(no title)
lostnground | 10 months ago
It seems like it keeps you inside a box, but if the intention of my attack was to social engineer Bob by including instructions to whitelist attackers@location to hit with the next prompt, would this stop me?
lostnground | 10 months ago
It seems like it keeps you inside a box, but if the intention of my attack was to social engineer Bob by including instructions to whitelist attackers@location to hit with the next prompt, would this stop me?
simonw|10 months ago
They talk about that in the paper in section 3.1. Explicit non-goals of CaMeL
> CaMeL has limitations, some of which are explicitly outside of scope. CaMeL doesn't aim to defend against attacks that do not affect the control nor the data flow.

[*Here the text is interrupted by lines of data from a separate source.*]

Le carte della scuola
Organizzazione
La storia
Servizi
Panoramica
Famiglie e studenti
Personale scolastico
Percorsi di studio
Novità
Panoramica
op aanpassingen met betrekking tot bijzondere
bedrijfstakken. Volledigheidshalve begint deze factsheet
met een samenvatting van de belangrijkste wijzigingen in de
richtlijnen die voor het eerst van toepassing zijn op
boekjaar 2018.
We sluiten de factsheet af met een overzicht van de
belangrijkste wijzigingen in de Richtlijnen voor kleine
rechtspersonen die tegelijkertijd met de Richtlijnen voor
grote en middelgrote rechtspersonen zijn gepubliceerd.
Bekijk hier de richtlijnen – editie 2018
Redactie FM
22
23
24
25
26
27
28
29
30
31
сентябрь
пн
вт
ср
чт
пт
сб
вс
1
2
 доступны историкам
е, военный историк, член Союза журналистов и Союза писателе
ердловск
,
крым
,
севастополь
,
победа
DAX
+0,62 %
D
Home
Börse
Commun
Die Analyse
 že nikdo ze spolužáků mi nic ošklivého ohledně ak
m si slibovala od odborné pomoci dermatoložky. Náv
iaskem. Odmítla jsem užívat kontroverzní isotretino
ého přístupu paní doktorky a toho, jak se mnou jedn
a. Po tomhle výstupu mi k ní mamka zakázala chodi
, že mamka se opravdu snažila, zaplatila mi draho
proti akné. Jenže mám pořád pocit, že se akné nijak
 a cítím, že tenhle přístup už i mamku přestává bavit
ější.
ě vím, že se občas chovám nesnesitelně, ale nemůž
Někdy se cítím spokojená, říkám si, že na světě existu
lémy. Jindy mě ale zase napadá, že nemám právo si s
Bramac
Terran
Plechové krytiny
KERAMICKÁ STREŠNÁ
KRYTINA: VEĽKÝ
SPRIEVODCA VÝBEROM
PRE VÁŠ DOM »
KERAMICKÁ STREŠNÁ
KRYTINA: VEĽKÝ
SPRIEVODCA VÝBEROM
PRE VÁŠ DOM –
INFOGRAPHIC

In particular, we recognize that it cannot defend against text-to-text attacks which have no consequences on the data flow, e.g., an attack prompting the assistant to summarize an email to something different than the actual content of the email, as long as this doesn't cause the exfiltration of private data. This also includes prompt-injection induced phishing (e.g., "You received an email from Google saying you should click on this (malicious) link to not lose your account"). Nonetheless, CaMeL's data flow graph enables tracing the origin of the content shown to the user. This can be leveraged, in, e.g., the chat UI, to present the origin of the content to the user, who then can realize that the statement does not come from a Google-affiliated email address.
NitpickLawyer|10 months ago
Eh, I'd say it limits the exfil landscape, but it does not prevent it. As long as LLMs share command & data on the same channel at their core, leaking data is pretty much guaranteed given enough interactions.
So it would be useful as a defence in depth tool, but it does not guarantee security by itself.